M.K : Le bon Dieu nous a donné tout. Il nous a donné vraiment une richesse incalculable. Nous avons 1.241.238 Km2 et la population ne vaut même pas 30 millions. Elle est aussi très jeune. De façon globale, la jeunesse représente plus de 70 %. Ce sont des atouts. Dieu nous a épargné des catastrophes naturelles. C’est-à-dire les tremblements de terre, les volcans, … Mais avec toutes ces potentialités, pourquoi on n’arrive pas à amorcer le développement économique et social ? Parce que les élites ont mis leur intérêt personnel au-dessus de l’intérêt général. Ce n’est pas seulement le Mali, mais la plupart des pays africains. Il faut combattre ça. Si nous résumons nos problèmes à 100 points en Afrique, nous sommes à la base des 98 et les 2 autres points, c’est l’extérieur. Et l’extérieur profite de nos comportements. Tous les problèmes des pays africains, ce sont des élites. Il faut voir les pays asiatiques, ils sont sérieux. Ils avaient les mêmes problèmes que nous. Ils étaient dans la misère, mais ils se sont battus pour changer les choses. Mais ici, les gens passent tout leur temps à accuser les autres. On ne peut pas se développer parce que les puissants ne veulent pas qu’on aille de l’avant. Mais le monde, c’est un combat. Il faut travailler comme les Chinois, les Malaisiens, les Japonais.

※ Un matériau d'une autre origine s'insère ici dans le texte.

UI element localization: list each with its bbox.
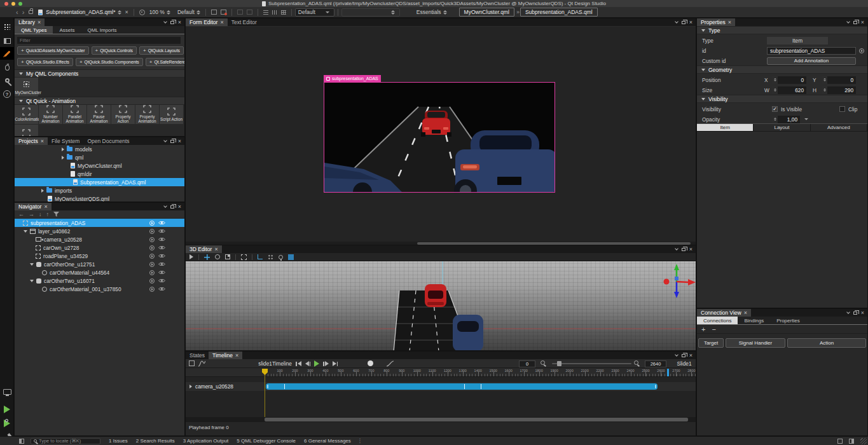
library-component[interactable]: MyOwnCluster: [15, 78, 38, 97]
timeline-scrollbar[interactable]: [186, 417, 696, 422]
lock-icon[interactable]: [29, 10, 33, 14]
tab-library[interactable]: Library×: [15, 18, 45, 26]
remove-connection-icon[interactable]: −: [712, 325, 715, 333]
float-panel-icon[interactable]: [170, 205, 174, 209]
curve-editor-icon[interactable]: [387, 360, 394, 367]
library-filter-input[interactable]: [17, 37, 181, 44]
float-panel-icon[interactable]: [170, 21, 174, 24]
export-toggle-icon[interactable]: [149, 278, 155, 284]
close-icon[interactable]: ×: [744, 310, 747, 315]
section-geometry[interactable]: Geometry: [697, 65, 867, 74]
collapse-panel-icon[interactable]: [163, 20, 167, 24]
height-field[interactable]: 290: [822, 86, 856, 94]
visibility-eye-icon[interactable]: [158, 286, 165, 292]
collapse-panel-icon[interactable]: [675, 20, 679, 24]
toggle-right-sidebar-icon[interactable]: [849, 439, 854, 444]
column-action[interactable]: Action: [787, 338, 866, 348]
float-panel-icon[interactable]: [853, 21, 857, 24]
collapse-panel-icon[interactable]: [163, 139, 167, 142]
output-pane-button[interactable]: 6 General Messages: [304, 438, 351, 444]
y-field[interactable]: 0: [822, 76, 856, 84]
zoom-in-icon[interactable]: [634, 360, 638, 365]
output-panes-menu-icon[interactable]: ⋮: [357, 438, 362, 444]
collapse-icon[interactable]: [24, 230, 27, 233]
output-pane-button[interactable]: 2 Search Results: [136, 438, 175, 444]
visibility-eye-icon[interactable]: [158, 253, 165, 259]
library-section-header[interactable]: Qt Quick - Animation: [15, 97, 184, 105]
library-component[interactable]: [15, 125, 38, 137]
tree-item[interactable]: qml: [15, 153, 184, 161]
play-button[interactable]: [314, 360, 319, 367]
expand-icon[interactable]: [62, 147, 64, 151]
column-view-icon[interactable]: [272, 10, 277, 15]
collapse-icon[interactable]: [30, 263, 34, 266]
move-down-icon[interactable]: ↓: [39, 211, 42, 217]
tab-item[interactable]: Item: [697, 124, 754, 131]
list-view-icon[interactable]: [263, 10, 268, 15]
tab-projects[interactable]: Projects×: [15, 137, 48, 145]
camera-mode-icon[interactable]: [288, 254, 294, 260]
float-panel-icon[interactable]: [170, 140, 174, 143]
end-frame-field[interactable]: 2640: [645, 360, 666, 367]
keyframe-icon[interactable]: [481, 384, 481, 389]
export-toggle-icon[interactable]: [149, 221, 155, 226]
section-type[interactable]: Type: [697, 26, 867, 34]
edit-light-icon[interactable]: [279, 255, 283, 259]
keyframe-icon[interactable]: [284, 384, 285, 389]
workspace-select[interactable]: Essentials: [417, 9, 441, 15]
visibility-eye-icon[interactable]: [158, 278, 165, 284]
snap-toggle-icon[interactable]: [268, 254, 273, 260]
move-up-icon[interactable]: ↑: [46, 211, 50, 217]
library-component[interactable]: Property Animation: [135, 105, 159, 124]
current-frame-field[interactable]: 0: [519, 360, 535, 367]
tree-item[interactable]: Subpresentation_ADAS.qml: [15, 178, 184, 186]
tree-item[interactable]: MyOwnclusterQDS.qml: [15, 195, 184, 202]
tab-properties[interactable]: Properties×: [697, 18, 735, 26]
form-editor-canvas[interactable]: subpresentation_ADAS: [186, 27, 696, 242]
orientation-icon[interactable]: [258, 254, 263, 259]
tab-properties-bindings[interactable]: Properties: [770, 317, 806, 324]
library-component[interactable]: ColorAnimation: [15, 105, 38, 124]
float-panel-icon[interactable]: [682, 354, 685, 357]
copy-style-icon[interactable]: [237, 10, 243, 15]
kit-selector-icon[interactable]: [0, 385, 14, 398]
style-dropdown-icon[interactable]: [196, 10, 200, 15]
opacity-dropdown-icon[interactable]: [804, 118, 808, 120]
x-field[interactable]: 0: [772, 76, 806, 84]
library-import-button[interactable]: +QtQuick.Studio.Components: [76, 58, 143, 66]
timeline-animation-bar[interactable]: [266, 383, 658, 390]
timeline-zoom-slider[interactable]: [552, 363, 631, 364]
tab-assets[interactable]: Assets: [53, 26, 81, 34]
run-debug-button[interactable]: [0, 417, 14, 430]
output-pane-button[interactable]: 3 Application Output: [183, 438, 229, 444]
close-panel-icon[interactable]: ×: [861, 20, 864, 25]
tree-item[interactable]: models: [15, 145, 184, 153]
close-icon[interactable]: ×: [44, 204, 47, 209]
collapse-icon[interactable]: [30, 280, 34, 282]
welcome-mode-icon[interactable]: [0, 20, 14, 33]
scale-tool-icon[interactable]: [225, 254, 230, 259]
keyframe-icon[interactable]: [464, 384, 465, 389]
tab-form-editor[interactable]: Form Editor×: [186, 18, 228, 26]
collapse-panel-icon[interactable]: [675, 247, 679, 250]
record-button[interactable]: [368, 360, 373, 366]
collapse-panel-icon[interactable]: [675, 353, 679, 357]
export-toggle-icon[interactable]: [149, 287, 155, 292]
close-icon[interactable]: ×: [41, 139, 44, 144]
paste-style-icon[interactable]: [247, 10, 252, 15]
progress-icon[interactable]: [837, 439, 843, 444]
grid-view-icon[interactable]: [281, 10, 286, 15]
locator-field[interactable]: Type to locate (⌘K): [31, 438, 100, 444]
clip-checkbox[interactable]: [839, 106, 845, 112]
end-frame-marker[interactable]: [667, 369, 669, 376]
forward-icon[interactable]: ›: [20, 9, 27, 15]
tab-qml-types[interactable]: QML Types: [15, 26, 53, 34]
export-toggle-icon[interactable]: [149, 254, 155, 259]
section-visibility[interactable]: Visibility: [697, 95, 867, 103]
select-tool-icon[interactable]: [189, 254, 193, 259]
library-import-button[interactable]: +QtQuick.Studio.Effects: [17, 58, 73, 66]
float-panel-icon[interactable]: [682, 21, 685, 24]
previous-frame-button[interactable]: [305, 361, 311, 366]
close-panel-icon[interactable]: ×: [178, 20, 181, 25]
tab-timeline[interactable]: Timeline×: [209, 352, 242, 359]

Les Africains ne veulent pas travailler. Ils ne veulent pas aller de l’avant, si tu veux aller de l’avant, ils te bloquent pour des intérêts personnels. Nos problèmes, c’est nous-mêmes. Il faut changer cela. Et pour le faire, il faut avoir vraiment des bons dirigeants. C’est pourquoi, j’ai toujours proposé à la jeunesse, il faut aujourd’hui des gens qui ont une certaine qualité (désintéressé, intelligent, courageux, et patriote) pour gérer nos pays. Il faut qu’il soit quelqu’un qui est carrément désintéressé. Parce que s’il n’est pas désintéressé, il ne peut pas supporter longtemps. Il faut il soit très intelligents, pour tout simplement connaître les problèmes de son pays et avoir les solutions appropriées. Il faut aimer ton pays pour que tu puisses réaliser tes projets.